Profiting Spectacularly From Forex And Stocks

in #investment3 years ago

Capital appreciation will be your key reward whether you buy in stocks or Forex: This type of investor isn't interested in dividends, but rather in watching his stock's market price rise or one currency's value rise against another.

This type of procedure has three distinct advantages. To begin with, if your judgment is sound, you will make more money faster than if you rely solely on dividends. For example, a year's worth of effort for a man who buys 100 shares at $30 and sells even at a 10-point profit is $1,000 (minus commissions). This is approximately seven years' worth of dividends from the $30 stock, which pays a traditional 5% yield.

Second, if you keep your investment for more than six months, your profit is deemed a long-term capital gain, which is taxed at a maximum of 25% for many people, which is a significant savings above straight-income rates.

Finally, even if your stock does not perform as expected, there is always the possibility that it will be a good income source.

Of course, this is a sort of rationalization. It's pointless to claim to be in the capital-appreciation business if all you have to show for your efforts is a jumble of dividends. The more consistent approach is to sell the non-producing stock (losses are tax deductible) and look for a winner elsewhere.
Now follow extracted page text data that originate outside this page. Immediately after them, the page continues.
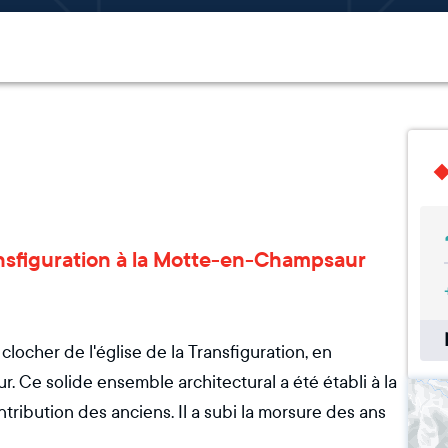
ransfiguration à la Motte-en-Champsaur
locher de l'église de la Transfiguration, en
 Ce solide ensemble architectural a été établi à la
ntribution des anciens. Il a subi la morsure des ans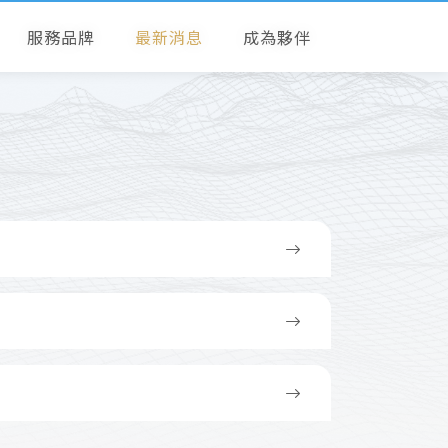
服務品牌
最新消息
成為夥伴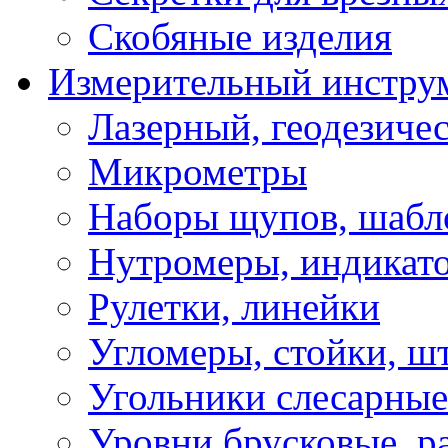
Скобяные изделия
Измерительный инстру
Лазерный, геодезиче
Микрометры
Наборы щупов, шабл
Нутромеры, индикат
Рулетки, линейки
Угломеры, стойки, ш
Угольники слесарные
Уровни брусковые, 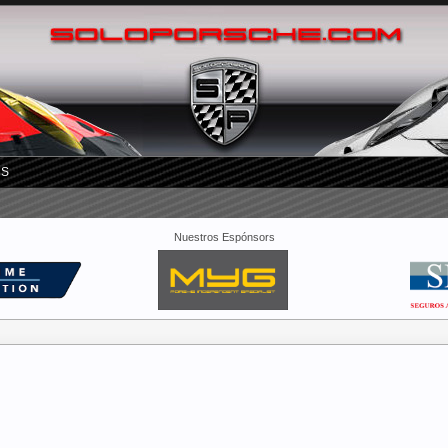
RS
Nuestros Espónsors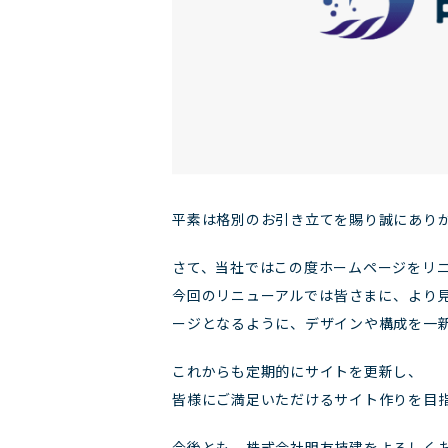
平素は格別のお引き立てを賜り誠にあり
さて、当社ではこの度ホームページをリ
今回のリニューアルでは皆さまに、より
ージとなるように、デザインや構成を一
これからも定期的にサイトを更新し、
皆様にご満足いただけるサイト作りを目
今後とも、株式会社明友技建をよろしく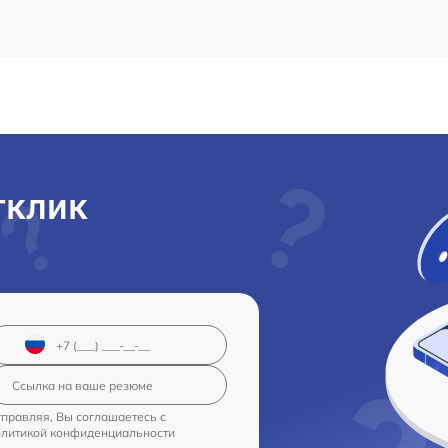
тклик
правляя, Вы соглашаетесь с
олитикой конфиденциальности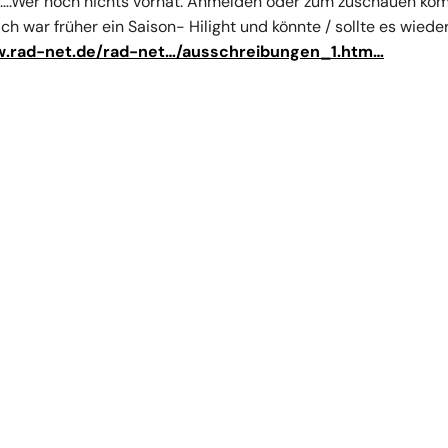
….Wer noch nichts vorhat: Anmelden oder zum zuschauen ko
ch war früher ein Saison- Hilight und könnte / sollte es wiede
w.rad-net.de/rad-net…/ausschreibungen_1.htm…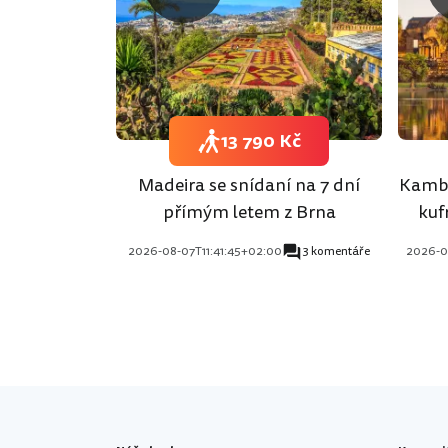
13 790 Kč
Madeira se snídaní na 7 dní
Kambo
přímým letem z Brna
kuf
2026-08-07T11:41:45+02:00
3 komentáře
2026-0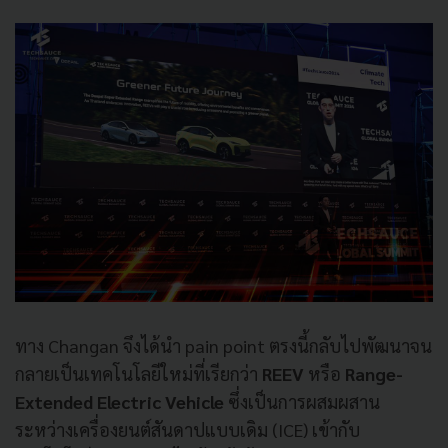
ทาง Changan จึงได้นำ pain point ตรงนี้กลับไปพัฒนาจน
กลายเป็นเทคโนโลยีใหม่ที่เรียกว่า
REEV
หรือ
Range-
Extended Electric Vehicle
ซึ่งเป็นการผสมผสาน
ระหว่างเครื่องยนต์สันดาปแบบเดิม (ICE) เข้ากับ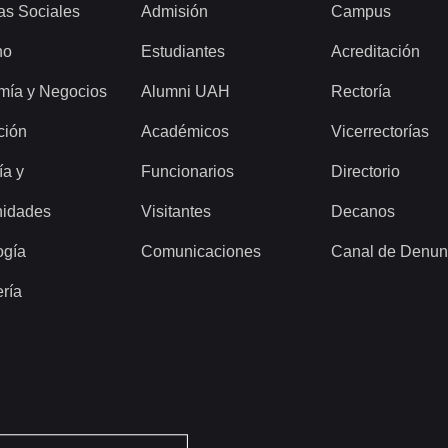
as Sociales
Admisión
Campus
ho
Estudiantes
Acreditación
mía y Negocios
Alumni UAH
Rectoría
ción
Académicos
Vicerrectorías
ía y
Funcionarios
Directorio
idades
Visitantes
Decanos
ogía
Comunicaciones
Canal de Denun
ería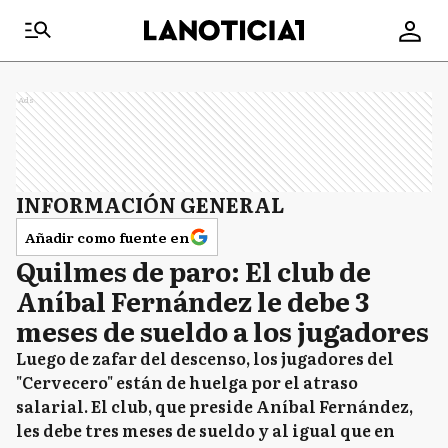
Ads
INFORMACIÓN GENERAL
Añadir como fuente en
Quilmes de paro: El club de
Aníbal Fernández le debe 3
meses de sueldo a los jugadores
Luego de zafar del descenso, los jugadores del
"Cervecero" están de huelga por el atraso
salarial. El club, que preside Aníbal Fernández,
les debe tres meses de sueldo y al igual que en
It takes a lot of courage to do something like this. There's nothing like a pair of non-growing growth equities to knock the wind out of a capital-appreciation investor.

On the other side, since World War II, the market has been steadily rising, making it easier to find and join a company with good potential. And, as previously said, an investor may wait five years for a 10-point return and still be ahead of the dividend collector.